Clinical Documentation To Help In Achieving Quality Care

Nowadays, people in the medical profession are finding ways to reduce errors committed regarding diagnosis and treatments being given to patients in the hospital. One method which has emerged and is still a topic of controversy today is clinical documentation. Clinical documentation is a form of electronic record that uses computers visualized to contain all the information needed on patients. This will provide the medical team with records, past and present, which they can review for them to able to come up with proper diagnosis and treatment. However, this method is still in the process of improvement.

Clinical documentation requires a specific person who is highly trained in this field to ensure the effectiveness of its use. There has to be a clear communication between the person and the medical team in order for the documentation to be accurate and precise. Documentation is very important in the medical field for the team to be able to work as one. Without it, there will be no precise source to use in order for them to customize the care to be given to the patient. You will not be just wearing those fancy cherokee scrubs or landau 7502 at work, you need to keep up and promote effective health care.


What important information is needed for a concise documentation?

There has to be a record of a complete assessment of the patient including physical and psychological tests, laboratories and other diagnostic tests. This will serve as baseline for determining what has improved or what has worsened since the day of consultation or admission.

A complete history of the patient must also be provided. Records of previous illness, hospitalizations, and other past medical history entries together with family history of certain diseases help in providing correct diagnosis as well.

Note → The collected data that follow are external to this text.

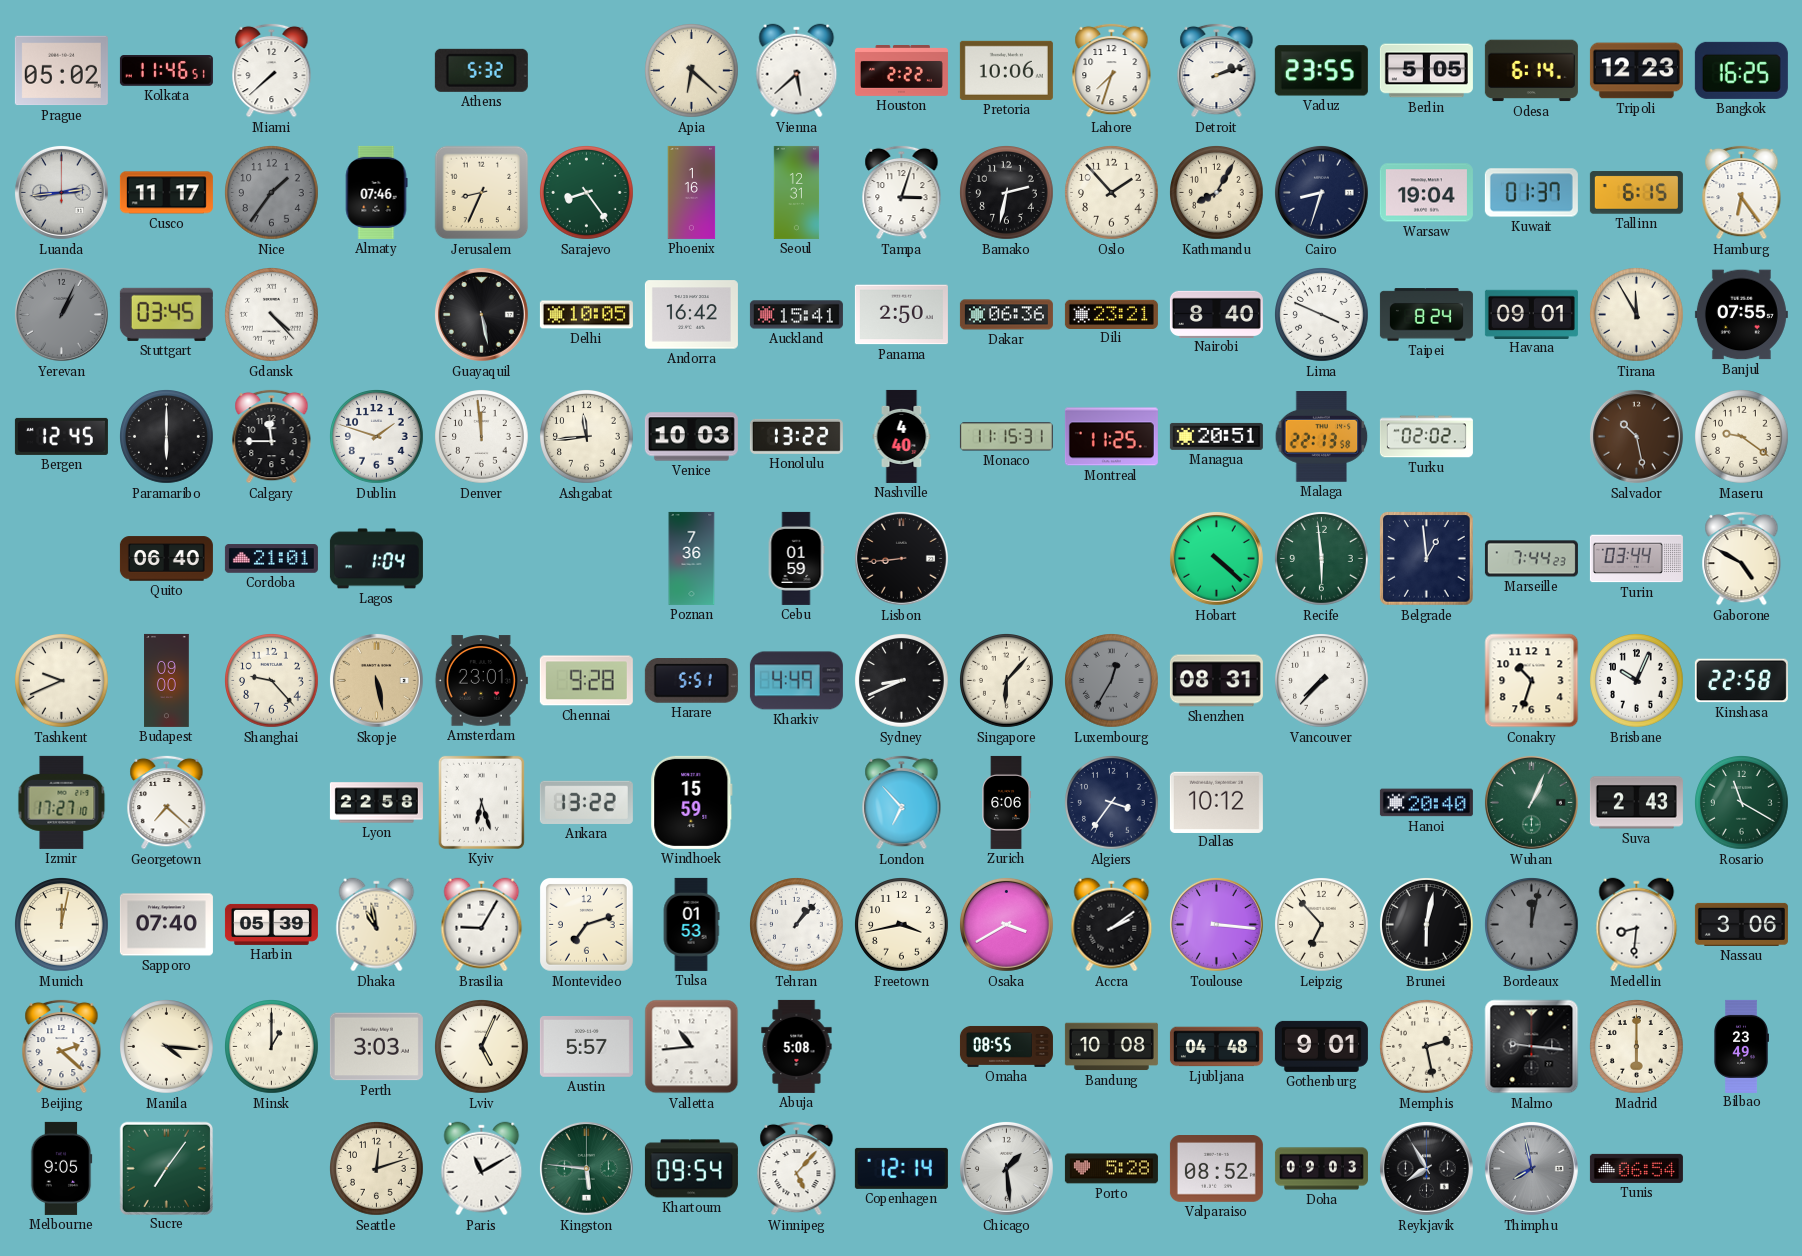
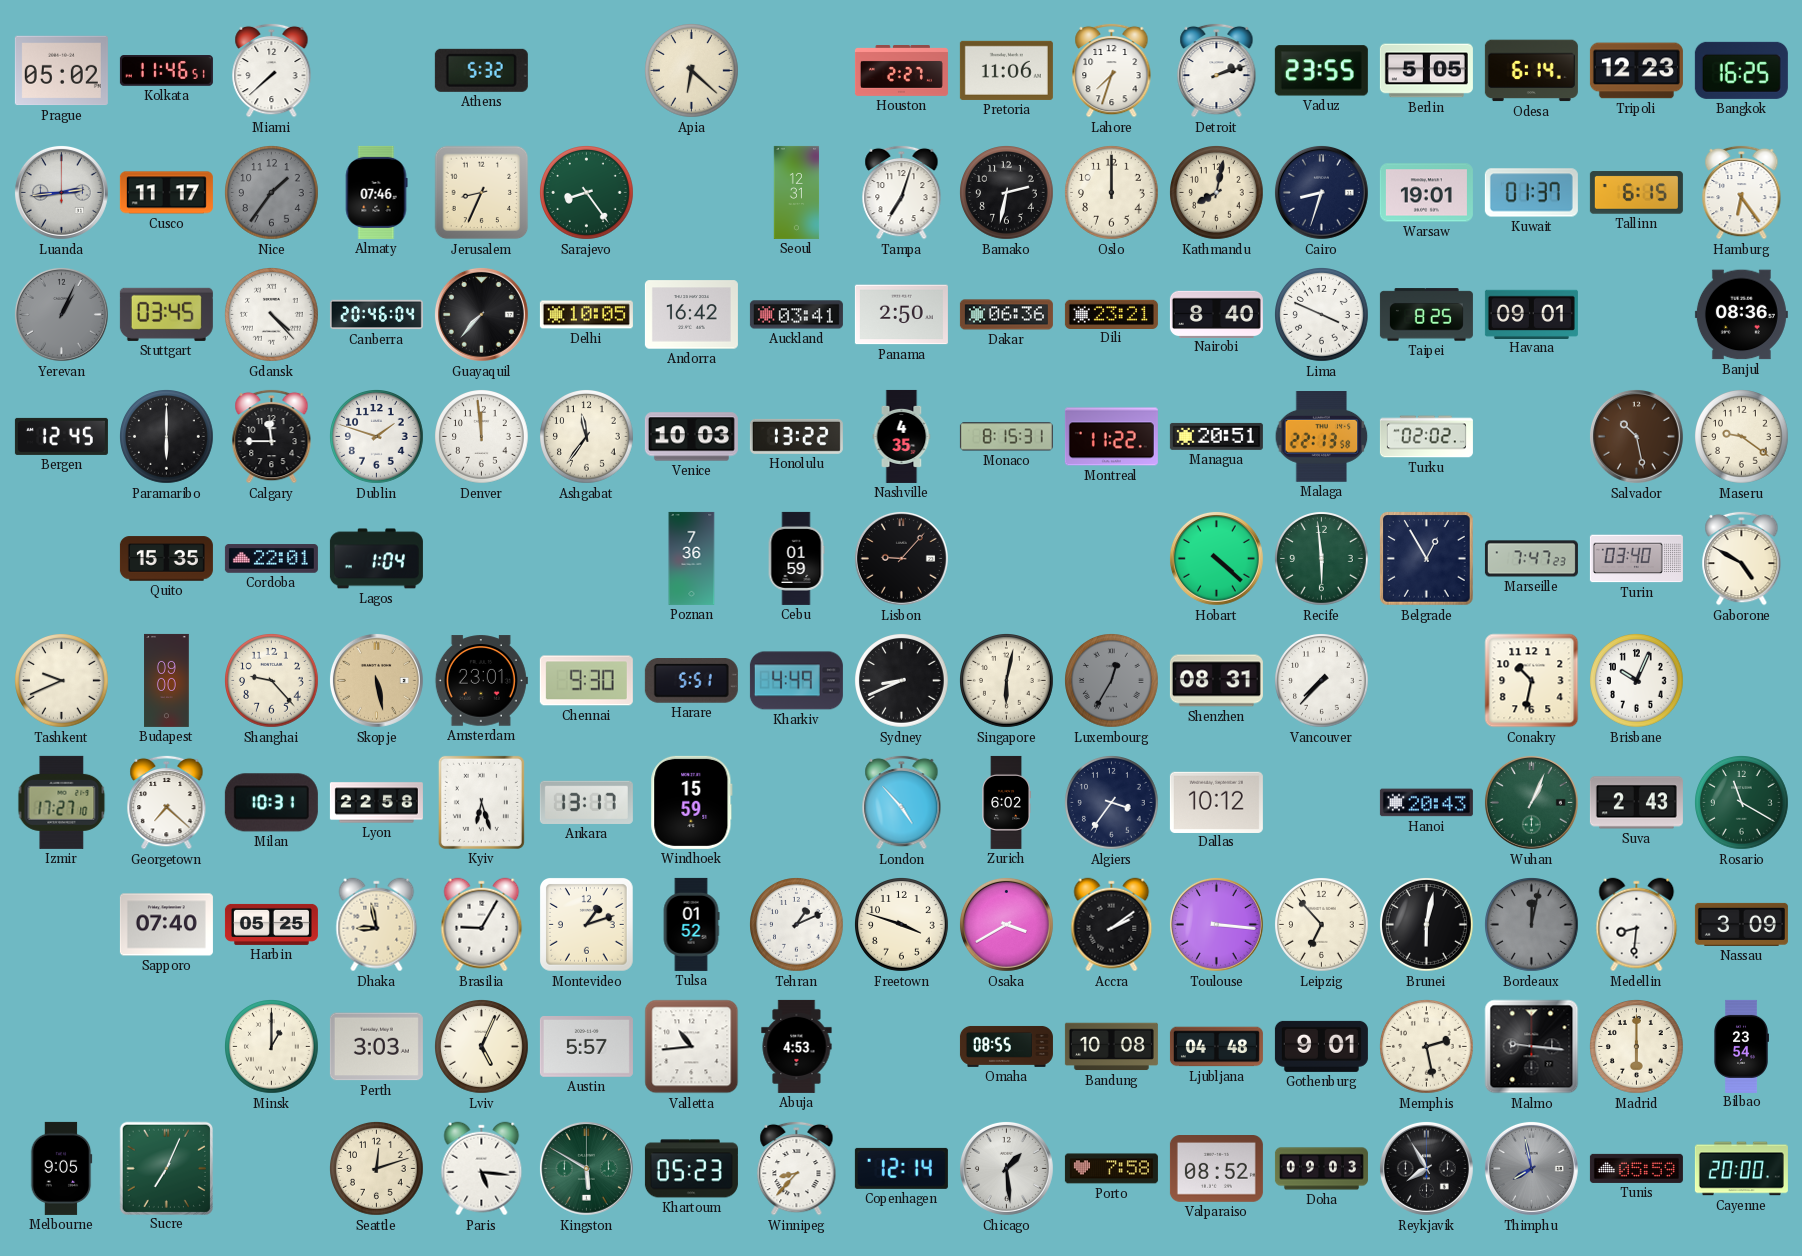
Vienna: 5:38 -> none
Houston: 2:22 -> 2:27
Pretoria: 10:06 -> 11:06
Phoenix: 1:16 -> none
Tampa: 3:03 -> 7:03
Oslo: 1:53 -> 12:00
Kathmandu: 8:05 -> 8:02
Warsaw: 19:04 -> 19:01
Canberra: none -> 20:46
Guayaquil: 5:28 -> 7:37
Auckland: 15:41 -> 03:41
Taipei: 8:24 -> 8:25
Tirana: 11:55 -> none
Banjul: 07:55 -> 08:36
Ashgabat: 11:44 -> 11:36
Nashville: 4:40 -> 4:35
Monaco: 11:15 -> 8:15
Montreal: 11:25 -> 11:22
Quito: 06:40 -> 15:35
Cordoba: 21:01 -> 22:01
Lisbon: 8:44 -> 9:07
Belgrade: 12:59 -> 12:55
Marseille: 7:44 -> 7:47
Turin: 03:44 -> 03:40
Chennai: 9:28 -> 9:30
Singapore: 6:07 -> 6:02
Conakry: 10:33 -> 10:32
Kinshasa: 22:58 -> none
Milan: none -> 10:31
Ankara: 13:22 -> 13:17
London: 6:53 -> 4:53
Zurich: 6:06 -> 6:02
Hanoi: 20:40 -> 20:43
Munich: 12:02 -> none
Harbin: 05:39 -> 05:25
Dhaka: 10:58 -> 8:58
Montevideo: 7:12 -> 1:12
Tulsa: 01:53 -> 01:52
Tehran: 1:07 -> 1:11
Freetown: 3:43 -> 3:48
Nassau: 3:06 -> 3:09
Beijing: 2:22 -> none
Manila: 4:16 -> none
Abuja: 5:08 -> 4:53
Bilbao: 23:49 -> 23:54
Sucre: 7:06 -> 7:04
Paris: 11:10 -> 5:16
Kingston: 5:46 -> 5:50
Khartoum: 09:54 -> 05:23
Winnipeg: 5:07 -> 8:37
Porto: 5:28 -> 7:58
Tunis: 06:54 -> 05:59
Cayenne: none -> 20:00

Problem lists or a list of subjective and objective cues that have been reported by the patient or seen by the medical team and the corresponding actions done as a response to this are also part of the documentation. This will include diagnoses which have been formulated according to the signs and symptoms that the patient presented.

Treatment that has been chosen according to the assessment and diagnoses will include information on the medications, complete with the dosage, frequency, adverse reactions noted, response of the patient and compliance.

Tests and check-ups which work as follow-up to the condition of the patient is also involved. During the time of hospitalization and consultation, the medical team may request further tests to be done to identify improvement or worsening of the symptoms.

The response of the patient to the treatment and feedbacks of the other members of the medical team are essential parts in the documentation since one of the goals of this method is to provide a line of communication to the people involved.

As of the moment software programs and modifications are being done to improve this method’s efficiency and effectiveness. However, there are certain problems as of the moment. The method requires tools and trained personnel to make it work. Not all medical settings are able to come up with this technology yet and it might take some time before they do. When this method is improved and becomes available, it can be of big help in the documentation and records of patients for the medical team to use.